I had ideas for a great post this morning.  But as it turns out, I'm just too tired.  Maybe it was the 16 inning game I stayed up to watch.  Was it stupid to stay up given that I had to get up for work this morning?  Probably...  but it wouldn't have been if my team had won.  But it was still entertaining, so although it was a loss...  it wasn't a complete loss. 

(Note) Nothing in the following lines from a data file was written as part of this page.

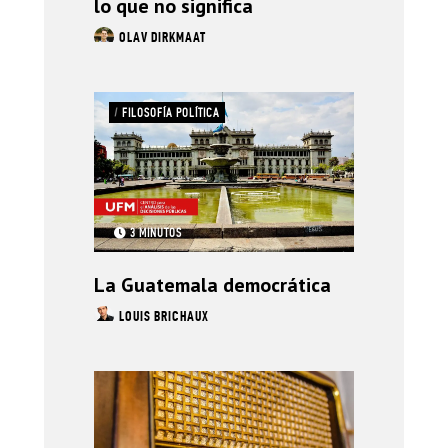
lo que no significa
OLAV DIRKMAAT
/
FILOSOFÍA POLÍTICA
3 MINUTOS
La Guatemala democrática
LOUIS BRICHAUX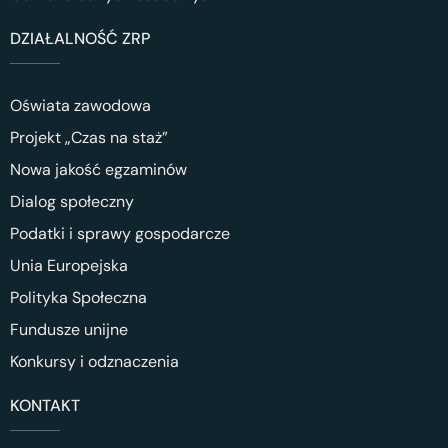
DZIAŁALNOŚĆ ZRP
Oświata zawodowa
Projekt „Czas na staż”
Nowa jakość egzaminów
Dialog społeczny
Podatki i sprawy gospodarcze
Unia Europejska
Polityka Społeczna
Fundusze unijne
Konkursy i odznaczenia
KONTAKT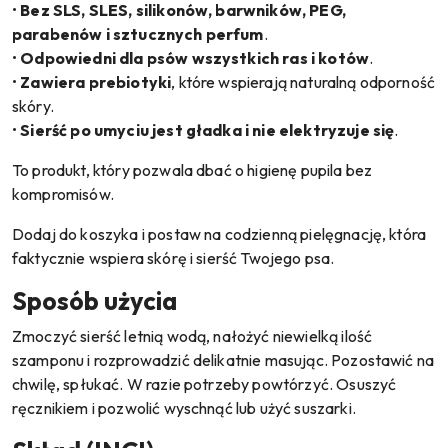
•
Bez SLS, SLES, silikonów, barwników, PEG,
parabenów i sztucznych perfum
.
•
Odpowiedni dla psów wszystkich ras i kotów
.
•
Zawiera prebiotyki
, które wspierają naturalną odporność
skóry.
•
Sierść po umyciu jest gładka i nie elektryzuje się
.
To produkt, który pozwala dbać o higienę pupila bez
kompromisów.
Dodaj do koszyka i postaw na codzienną pielęgnację, która
faktycznie wspiera skórę i sierść Twojego psa.
Sposób użycia
Zmoczyć sierść letnią wodą, nałożyć niewielką ilość
szamponu i rozprowadzić delikatnie masując. Pozostawić na
chwilę, spłukać. W razie potrzeby powtórzyć. Osuszyć
ręcznikiem i pozwolić wyschnąć lub użyć suszarki.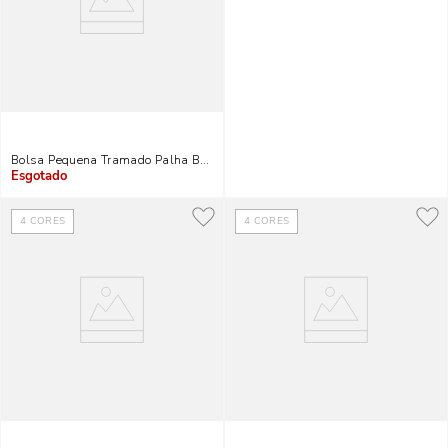
Bolsa Pequena Tramado Palha Bege Alça Corrente
Indisponível
4
CORES
4
CORES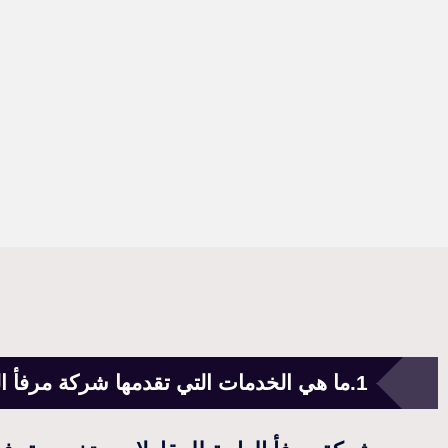
ما هي الخدمات التي تقدمها شركة مرفأ ا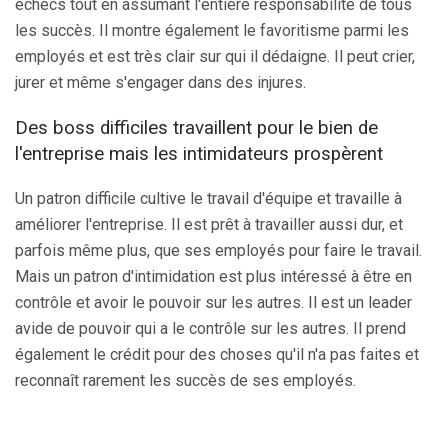
échecs tout en assumant l'entière responsabilité de tous
les succès. Il montre également le favoritisme parmi les
employés et est très clair sur qui il dédaigne. Il peut crier,
jurer et même s'engager dans des injures.
Des boss difficiles travaillent pour le bien de
l'entreprise mais les intimidateurs prospèrent
Un patron difficile cultive le travail d'équipe et travaille à
améliorer l'entreprise. Il est prêt à travailler aussi dur, et
parfois même plus, que ses employés pour faire le travail.
Mais un patron d'intimidation est plus intéressé à être en
contrôle et avoir le pouvoir sur les autres. Il est un leader
avide de pouvoir qui a le contrôle sur les autres. Il prend
également le crédit pour des choses qu'il n'a pas faites et
reconnaît rarement les succès de ses employés.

Although I don't have kids and haven't gone "back to school" for 11 years after summer vacation, there's no denying that it's that time of year.  I'm always filled with a bit of melancholy sadness this time of year.  I always loved going "back to school" after each summer.  Not because I was a big nerd.  (I was)  And not because I was totally boy crazy and wanted to size up the potentials for the new year.  (I was and I did)  But because I loved the feeling of that clean slate.  We don't get that as adults and it's something I miss horribly.  I loved closing one chapter and opening another each year.  I miss that excitement and anticipation of "new" and miss that relief of being "done".   I seem to miss it more each year instead of less and I'm not sure what to do about it...  yet. 

Oh the other night my husband and I had to wrangle a vicious snake out of our basement that had gotten in.  It was dicey and there were times I thought we might not make it.  But the hubs, the snake and I all made it out unscathed.  Wait...  am I saying snake?  Yeah...  I meant toad.   It was a toad.  But snake sounds way more impressive, right? 

At work the other week I DIDN'T do something wrong.  (I swear I actually didn't) But the one owner thinks I did and is still giving me the cold shoulder.  It's been like two weeks.  It's a very small office, so I'm not sure how much longer I'll be able to deal with it.  I NEED an escape plan...  pronto. 

And lastly, Scott Barry needs to get his power issues under control and do his job and not be an unimaginable bastard who wouldn't know his ass from his face.   Google him.   The assface. 

Sleepy and slightly grumpy and not inclined at all to work today...  HM.